Dans son analyse, M. Pierre RENAULT a montré que pour être opérationnels, tous les modèles simplifiaient beaucoup la réalité, et de ce fait les conclusions dépendaient très fortement des hypothèses . De plus, tous les modèles ignorent l'effet du travail du sol sur la distribution spatiale des pores libres à l'air, alors que leur distribution influence fortement l'activité dénitrifiante du sol. Par ailleurs, même de très faibles apports d'azote par les pluies peuvent provoquer davantage d'émissions de N 2 O que des fertilisations élevées , d'où le problème de la prise en compte de l'accroissement des émissions de N 2 O des milieux naturels associé à la pollution anthropique de l'air.
Ainsi, l'action de l'homme peut avoir un effet sur l'émission de N 2 O autrement qu'à travers la culture des sols et du fait de la pollution de l'air qu'il occasionne.
A partir des différentes cartes d'émission de N 2 O produites par les modèles, la distribution des émissions mondiales semble provenir, à plus de 60 %, des forêts tropicales et des savanes . L'est des États-Unis d'Amérique et de l'Europe font également apparaître des émissions fortes de N 2 O.
Certains modèles, tout en aboutissant à des estimations annuelles similaires, montrent des résultats très différents par pays en Europe. A l'intérieur même de pays étendus comme les États-Unis d'Amérique, la distribution dans l'espace des émissions selon les régions varie sensiblement, sans qu'il soit possible d'analyser vraiment les origines de ces écarts.
En conclusion, il semble que si plusieurs modèles opérationnels régionaux couplent le fonctionnement du sol à celui de la végétation et du climat, ils se distinguent entre eux par la description des processus, des échelles d'espace et des pas de temps. Certains modèles n'entrent pas dans les mécanismes de la nitrification et de la dénitrification. De plus, les auteurs n'explicitent pas vraiment la méthodologie qu'ils utilisent pour définir les fonctions décrivant les effets des facteurs du milieu pris isolément.
Quant à la combinaison des différents facteurs, elle néglige les interactions entre les effets de ceux-ci, ou se limitent à des interactions simples.
Ainsi, lorsque les processus microbiens sont finement analysés, il arrive que le couplage entre ces processus et les processus de transfert soient assez rudimentaires. Or, l'auteur cité a relevé que des erreurs sur une partie du processus peuvent être à l'origine d'erreurs dépassant largement 100 % dans d'autres parties du processus.

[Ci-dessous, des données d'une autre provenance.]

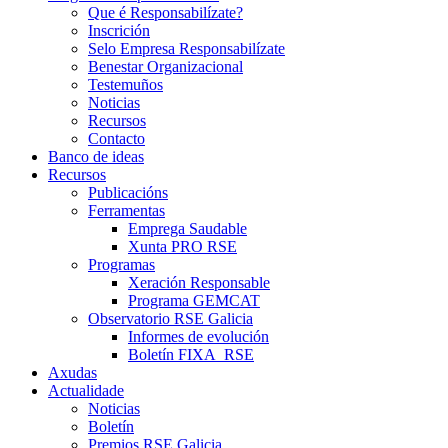
Que é Responsabilízate?
Inscrición
Selo Empresa Responsabilízate
Benestar Organizacional
Testemuños
Noticias
Recursos
Contacto
Banco de ideas
Recursos
Publicacións
Ferramentas
Emprega Saudable
Xunta PRO RSE
Programas
Xeración Responsable
Programa GEMCAT
Observatorio RSE Galicia
Informes de evolución
Boletín FIXA_RSE
Axudas
Actualidade
Noticias
Boletín
Premios RSE Galicia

En outre, si la dénitrification est relativement bien connue, la nitrification l'est moins.
D'où la nécessité de « poursuivre » un effort de mise au point de modèles couplant processus de transport, cycles biogéochimiques de carbone et d'azote, croissance et développement de la végétation . Il apparaît aussi nécessaire de privilégier l'amélioration des données concernant les activités microbiennes, l'aération du sol et les transferts de gaz autres que le N 2 O et d'approfondir les connaissances sur certains processus.
* (36) Il s'agit des modèles DNDC, BOUWMAN - qui a servi de base aux travaux du GIEC- CARNEGIE- AMES- STANFORD, NGAS, ECOSYS, NLEAP-N 2 O.
* (37) Alors que ces processus sont censés agir en sens opposés.